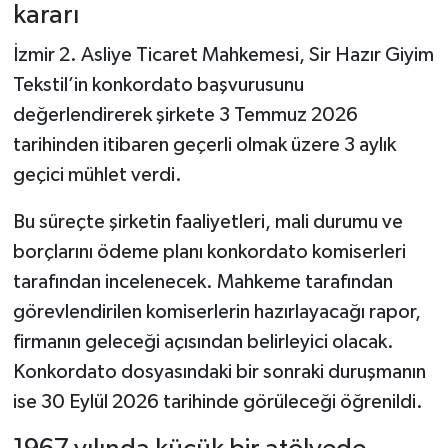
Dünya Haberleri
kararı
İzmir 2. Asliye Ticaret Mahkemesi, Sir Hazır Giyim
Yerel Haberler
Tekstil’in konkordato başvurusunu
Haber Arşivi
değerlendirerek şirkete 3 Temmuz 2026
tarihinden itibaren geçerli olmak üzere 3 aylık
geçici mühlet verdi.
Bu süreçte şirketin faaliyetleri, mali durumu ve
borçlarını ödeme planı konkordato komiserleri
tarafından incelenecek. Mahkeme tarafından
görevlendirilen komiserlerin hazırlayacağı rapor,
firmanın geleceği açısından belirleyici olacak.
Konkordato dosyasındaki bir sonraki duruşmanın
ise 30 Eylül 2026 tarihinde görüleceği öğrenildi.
━━━━━━━━━━━━━━━━
▶ _Problem description_
Set out exactly the lines from the one bearing "görevlendirilen komiserlerin hazırlayacağı" through the end of the data, including both ends and omitting all others.

▶ _Your solution_
görevlendirilen komiserlerin hazırlayacağı rapor,
firmanın geleceği açısından belirleyici olacak.
Konkordato dosyasındaki bir sonraki duruşmanın
ise 30 Eylül 2026 tarihinde görüleceği öğrenildi.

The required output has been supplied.